In every sphere of public activity, there has always been an acceptable level of deaths.
The obvious example is the number of deaths on the roads. In twelve months to June 1919, 1,870 people died on roads in the United Kingdom. Should the government wish to reduce that number to zero, it could introduce speed limits of 10-15 mph.
The social and economic cost of such a restriction would be massive: transport costs would escalate; journeys to and from work would become unfeasible; freedom of movement would become an option only for those with the means to spend days travelling to a destination.
Faced with the costs, and the public opposition, severely restrictive measures are considered inappropriate. The government will continue to introduce road safety measures, but these will be consonant with its other social and economic priorities.
In blunt terms, allowing the current speed limits to continue to operate means that the government considers there to be an acceptable number of deaths. Of course, no government spokesman would ever dare to risk the opprobrium that would follow if such an admission was made, but, when the option of bringing the number of deaths close to zero is available, not to pursue that option can only lead to the conclusion that a number in excess of a thousand a year is the accepted price of a social and economic order that depends upon swift transport.
Within government, there will be officials calculating what will be the acceptable number of deaths caused by Covid-19 that the public will accept in order to allow the economy and society to return to normal functioning.
It is a certainty that the lockdown cannot continue indefinitely, in practical terms, the economy would collapse. But there are less measurable factors that the government must consider, how long will it be before social cohesion is eroded? How long will it be before more and more people decide that their activity or journey is among those that are “essential” and the roads and the streets become busy again?
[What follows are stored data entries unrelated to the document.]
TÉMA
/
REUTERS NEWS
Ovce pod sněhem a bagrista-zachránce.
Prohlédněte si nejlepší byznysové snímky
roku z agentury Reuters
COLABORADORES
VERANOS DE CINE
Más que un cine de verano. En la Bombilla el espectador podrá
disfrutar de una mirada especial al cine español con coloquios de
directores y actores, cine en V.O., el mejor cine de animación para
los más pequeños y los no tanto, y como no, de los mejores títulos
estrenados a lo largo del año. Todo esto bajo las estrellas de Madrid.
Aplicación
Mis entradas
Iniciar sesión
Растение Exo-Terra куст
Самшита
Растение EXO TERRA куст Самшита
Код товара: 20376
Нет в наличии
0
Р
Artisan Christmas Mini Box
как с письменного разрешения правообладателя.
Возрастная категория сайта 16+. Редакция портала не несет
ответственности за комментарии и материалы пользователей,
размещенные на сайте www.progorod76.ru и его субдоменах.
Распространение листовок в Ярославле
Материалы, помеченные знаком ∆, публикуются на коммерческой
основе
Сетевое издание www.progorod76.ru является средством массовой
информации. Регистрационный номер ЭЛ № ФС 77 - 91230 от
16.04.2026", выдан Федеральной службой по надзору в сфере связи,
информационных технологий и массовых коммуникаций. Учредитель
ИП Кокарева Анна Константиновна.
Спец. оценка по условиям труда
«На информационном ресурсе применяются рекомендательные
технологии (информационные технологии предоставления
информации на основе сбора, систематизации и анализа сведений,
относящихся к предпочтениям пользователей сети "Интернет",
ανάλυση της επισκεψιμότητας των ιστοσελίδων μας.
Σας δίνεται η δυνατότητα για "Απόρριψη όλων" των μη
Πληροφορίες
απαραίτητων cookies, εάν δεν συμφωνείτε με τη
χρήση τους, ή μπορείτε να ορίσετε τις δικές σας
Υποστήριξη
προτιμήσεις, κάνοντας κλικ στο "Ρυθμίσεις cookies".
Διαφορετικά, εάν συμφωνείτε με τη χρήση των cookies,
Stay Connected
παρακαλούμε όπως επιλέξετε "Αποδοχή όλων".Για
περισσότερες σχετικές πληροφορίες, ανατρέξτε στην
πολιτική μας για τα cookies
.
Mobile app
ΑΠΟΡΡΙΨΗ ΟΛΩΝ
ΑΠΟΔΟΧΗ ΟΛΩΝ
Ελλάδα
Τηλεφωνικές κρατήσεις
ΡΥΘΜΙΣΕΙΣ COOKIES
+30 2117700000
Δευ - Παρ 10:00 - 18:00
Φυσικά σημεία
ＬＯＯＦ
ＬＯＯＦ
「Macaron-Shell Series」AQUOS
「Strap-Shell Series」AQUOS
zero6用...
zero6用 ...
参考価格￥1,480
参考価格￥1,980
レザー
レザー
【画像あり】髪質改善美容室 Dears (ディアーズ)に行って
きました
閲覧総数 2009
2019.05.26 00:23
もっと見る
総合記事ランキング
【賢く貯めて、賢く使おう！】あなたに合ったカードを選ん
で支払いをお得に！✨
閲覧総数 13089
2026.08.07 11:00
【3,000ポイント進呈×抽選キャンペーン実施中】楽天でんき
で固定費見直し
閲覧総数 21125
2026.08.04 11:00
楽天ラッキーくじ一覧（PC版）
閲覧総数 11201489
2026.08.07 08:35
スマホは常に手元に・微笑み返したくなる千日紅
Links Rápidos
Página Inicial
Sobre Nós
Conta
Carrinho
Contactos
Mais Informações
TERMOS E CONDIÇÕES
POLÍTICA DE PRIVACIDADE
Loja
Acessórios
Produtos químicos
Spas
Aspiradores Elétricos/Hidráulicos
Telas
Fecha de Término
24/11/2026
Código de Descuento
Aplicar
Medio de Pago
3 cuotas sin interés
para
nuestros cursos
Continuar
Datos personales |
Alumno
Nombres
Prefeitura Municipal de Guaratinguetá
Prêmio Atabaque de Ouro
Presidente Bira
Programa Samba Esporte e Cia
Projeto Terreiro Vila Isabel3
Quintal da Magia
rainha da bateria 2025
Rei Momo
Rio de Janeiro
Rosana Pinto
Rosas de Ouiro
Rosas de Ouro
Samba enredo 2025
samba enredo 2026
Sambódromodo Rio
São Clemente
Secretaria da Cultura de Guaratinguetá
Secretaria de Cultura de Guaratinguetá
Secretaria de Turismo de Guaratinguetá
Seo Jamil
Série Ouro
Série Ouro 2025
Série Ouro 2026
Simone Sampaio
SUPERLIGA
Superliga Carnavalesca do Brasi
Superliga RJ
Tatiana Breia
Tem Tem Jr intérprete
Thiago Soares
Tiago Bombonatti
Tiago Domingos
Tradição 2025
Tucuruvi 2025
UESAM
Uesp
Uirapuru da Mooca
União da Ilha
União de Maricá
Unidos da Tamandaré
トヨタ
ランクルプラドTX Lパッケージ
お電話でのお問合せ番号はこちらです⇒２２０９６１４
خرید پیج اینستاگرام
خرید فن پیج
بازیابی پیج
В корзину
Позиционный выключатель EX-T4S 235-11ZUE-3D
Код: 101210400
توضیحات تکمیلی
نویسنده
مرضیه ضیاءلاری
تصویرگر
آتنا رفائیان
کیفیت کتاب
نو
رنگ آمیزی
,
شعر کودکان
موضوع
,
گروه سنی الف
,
How long will it be before small businesses and traders decide that they will no longer accept rules that favour the supermarkets and large businesses?
A figure of 20,000 deaths has been suggested as a possible best scenario. The circulation of that figure suggests that this will be the number considered to be tolerable if it allows the resumption of normal life.
Should such an idea seem unacceptable, ask why the national speed limit is 60 mph and not a figure far lower. Deaths are accepted as the price of other priorities.